In a January 13, 2013 blog post, the Federal Trade Commission’s Bureau of Consumer Protection’s Business Center Blog highlighted the FTC’s recent groundbreaking settlement for violations of the Fair Credit Reporting Act (“FCRA”) in the mobile app context. The settlement with Filiquarian Publishing, LLC, Choice Level, LLC, and Joshua Linsk (the owner of Filiquarian and Choice Level, collectively, the “Companies”), is the first FCRA enforcement action against a mobile app developer. Filiquarian offered mobile apps to consumers for purposes of conducting criminal background checks in numerous states, and Choice Level provided the criminal background checks used by the apps to Filiquarian.

The complaint against the Companies alleged numerous violations of the FCRA, including that they (1) regularly furnished consumer reports to persons who did not have a permissible purpose to use them, (2) failed to ensure the accuracy of the reports, and (3) did not provide required notices to the users of the consumer reports. The Companies published disclaimers that the criminal background checks were not to be used to screen individuals for insurance, employment or credit and that the companies did not comply with the FCRA, but the FTC pointed out that those disclaimers were essentially meaningless. Rather, the FTC noted in the blog post, that “what triggers a company’s obligations under the FCRA” is the fact that it produces consumer reports that are used for employment, housing, credit or other similar purposes, and that no disclaimer could eliminate a company’s FCRA obligations.

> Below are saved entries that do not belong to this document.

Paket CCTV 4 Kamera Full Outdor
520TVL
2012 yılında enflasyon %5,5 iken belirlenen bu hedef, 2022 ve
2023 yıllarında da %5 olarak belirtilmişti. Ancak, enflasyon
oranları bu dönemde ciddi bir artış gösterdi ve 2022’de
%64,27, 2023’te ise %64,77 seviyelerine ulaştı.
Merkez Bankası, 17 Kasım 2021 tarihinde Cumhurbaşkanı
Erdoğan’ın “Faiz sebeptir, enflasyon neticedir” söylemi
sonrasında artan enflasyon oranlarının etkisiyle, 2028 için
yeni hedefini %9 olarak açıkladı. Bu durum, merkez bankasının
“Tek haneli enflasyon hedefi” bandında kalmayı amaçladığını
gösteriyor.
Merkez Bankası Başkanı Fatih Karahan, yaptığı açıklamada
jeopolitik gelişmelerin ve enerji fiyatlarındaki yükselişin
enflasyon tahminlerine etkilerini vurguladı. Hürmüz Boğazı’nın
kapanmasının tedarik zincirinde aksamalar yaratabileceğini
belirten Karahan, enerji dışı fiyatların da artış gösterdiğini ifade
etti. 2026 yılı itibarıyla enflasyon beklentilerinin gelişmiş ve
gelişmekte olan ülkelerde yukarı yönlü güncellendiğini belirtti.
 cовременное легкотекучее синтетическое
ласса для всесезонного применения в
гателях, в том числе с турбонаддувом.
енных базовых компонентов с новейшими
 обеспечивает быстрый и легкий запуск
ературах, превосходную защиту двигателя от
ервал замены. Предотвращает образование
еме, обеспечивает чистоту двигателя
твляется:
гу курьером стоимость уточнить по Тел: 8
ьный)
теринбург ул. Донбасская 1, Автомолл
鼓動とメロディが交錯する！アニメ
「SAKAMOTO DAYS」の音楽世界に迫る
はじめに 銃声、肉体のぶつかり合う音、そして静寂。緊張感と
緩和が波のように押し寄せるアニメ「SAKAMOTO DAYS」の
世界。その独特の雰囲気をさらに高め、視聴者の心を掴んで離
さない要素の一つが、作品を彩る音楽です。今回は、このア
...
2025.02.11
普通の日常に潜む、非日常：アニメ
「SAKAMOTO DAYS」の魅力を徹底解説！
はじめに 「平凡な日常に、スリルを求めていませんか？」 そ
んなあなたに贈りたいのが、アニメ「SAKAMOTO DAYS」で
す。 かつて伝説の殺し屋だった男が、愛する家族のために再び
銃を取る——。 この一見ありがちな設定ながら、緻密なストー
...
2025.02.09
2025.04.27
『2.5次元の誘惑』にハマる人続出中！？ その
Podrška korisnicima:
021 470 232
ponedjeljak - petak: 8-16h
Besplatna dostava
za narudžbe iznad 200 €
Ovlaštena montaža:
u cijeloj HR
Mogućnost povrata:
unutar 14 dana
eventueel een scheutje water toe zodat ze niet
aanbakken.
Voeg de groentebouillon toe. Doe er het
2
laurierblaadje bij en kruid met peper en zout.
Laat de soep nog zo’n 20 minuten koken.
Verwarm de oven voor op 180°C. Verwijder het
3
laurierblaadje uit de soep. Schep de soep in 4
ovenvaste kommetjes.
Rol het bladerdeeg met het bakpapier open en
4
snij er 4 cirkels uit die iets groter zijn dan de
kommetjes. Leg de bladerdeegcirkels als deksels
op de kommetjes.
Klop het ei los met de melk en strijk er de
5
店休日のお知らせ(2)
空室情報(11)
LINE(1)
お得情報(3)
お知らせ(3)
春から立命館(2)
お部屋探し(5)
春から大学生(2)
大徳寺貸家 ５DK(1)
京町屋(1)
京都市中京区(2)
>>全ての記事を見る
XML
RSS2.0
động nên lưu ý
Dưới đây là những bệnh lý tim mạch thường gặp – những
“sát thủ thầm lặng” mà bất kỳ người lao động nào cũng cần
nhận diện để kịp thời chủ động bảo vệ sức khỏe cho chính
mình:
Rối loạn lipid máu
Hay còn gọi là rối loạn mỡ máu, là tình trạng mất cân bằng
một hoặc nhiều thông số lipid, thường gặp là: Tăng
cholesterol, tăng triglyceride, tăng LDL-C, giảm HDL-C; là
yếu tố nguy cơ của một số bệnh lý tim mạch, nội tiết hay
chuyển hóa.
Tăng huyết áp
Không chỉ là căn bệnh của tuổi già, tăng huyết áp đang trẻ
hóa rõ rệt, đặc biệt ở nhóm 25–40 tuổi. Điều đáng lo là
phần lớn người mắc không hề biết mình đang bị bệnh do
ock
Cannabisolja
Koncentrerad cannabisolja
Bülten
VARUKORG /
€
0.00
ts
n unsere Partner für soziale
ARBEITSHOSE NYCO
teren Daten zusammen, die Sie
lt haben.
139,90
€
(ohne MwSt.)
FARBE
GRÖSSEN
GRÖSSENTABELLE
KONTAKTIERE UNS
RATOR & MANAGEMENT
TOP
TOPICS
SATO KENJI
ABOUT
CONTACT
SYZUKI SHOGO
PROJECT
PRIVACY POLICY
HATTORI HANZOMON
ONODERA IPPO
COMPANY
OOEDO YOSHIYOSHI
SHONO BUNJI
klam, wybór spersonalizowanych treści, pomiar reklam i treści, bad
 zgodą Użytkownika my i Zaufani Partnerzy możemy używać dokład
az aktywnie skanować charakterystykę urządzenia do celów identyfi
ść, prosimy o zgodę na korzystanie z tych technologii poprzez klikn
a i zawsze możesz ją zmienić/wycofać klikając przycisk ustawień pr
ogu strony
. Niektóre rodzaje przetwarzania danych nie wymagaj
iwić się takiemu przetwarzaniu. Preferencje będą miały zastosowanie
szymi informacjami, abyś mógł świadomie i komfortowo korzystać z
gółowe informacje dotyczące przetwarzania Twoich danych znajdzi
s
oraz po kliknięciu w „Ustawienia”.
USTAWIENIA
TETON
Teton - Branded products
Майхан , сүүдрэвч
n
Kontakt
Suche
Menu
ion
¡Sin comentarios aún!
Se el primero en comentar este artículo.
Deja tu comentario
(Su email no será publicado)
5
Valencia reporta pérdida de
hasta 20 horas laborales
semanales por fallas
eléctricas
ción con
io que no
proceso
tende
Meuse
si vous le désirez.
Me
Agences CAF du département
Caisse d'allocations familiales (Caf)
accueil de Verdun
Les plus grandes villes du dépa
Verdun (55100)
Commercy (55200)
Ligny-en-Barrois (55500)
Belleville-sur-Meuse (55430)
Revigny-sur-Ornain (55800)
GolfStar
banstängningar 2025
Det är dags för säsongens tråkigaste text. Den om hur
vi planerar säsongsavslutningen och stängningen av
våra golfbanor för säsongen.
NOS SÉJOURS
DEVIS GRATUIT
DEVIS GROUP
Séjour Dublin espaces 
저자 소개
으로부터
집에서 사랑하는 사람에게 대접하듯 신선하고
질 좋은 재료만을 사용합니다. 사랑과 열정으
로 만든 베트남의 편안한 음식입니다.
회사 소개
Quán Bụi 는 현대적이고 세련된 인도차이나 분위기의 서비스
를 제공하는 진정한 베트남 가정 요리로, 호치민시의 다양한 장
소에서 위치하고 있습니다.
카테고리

The consent order between the FTC and the Companies prohibits them from (1) furnishing a consumer report to anyone without a permissible purpose under the FCRA, (2) not maintaining reasonable procedures to restrict the provision of such reports, (3) failing to ensure the accuracy of the information in the reports, and (4) neglecting to provide the “Notice to Users of Consumer Reports: Obligations of Users Under the FCRA” to all users and the “Notice to Furnishers of Information: Obligations of Furnishers Under the FCRA.” The consent order, which is effective for 20 years, also requires the Companies to retain records that show compliance with the order for five years, including the contact information for anyone that seeks to obtain the consumer reports as well as the Companies’ training and marketing materials.

The Business Center Blog post references the warning letters the FTC sent to mobile app developers in 2012, gently reminding background screening service providers that “[i]t’s wise to pay attention to what the FTC says in warning letters to other companies.”

Update: On May 1, 2013, the FTC approved the final settlement order with the Companies.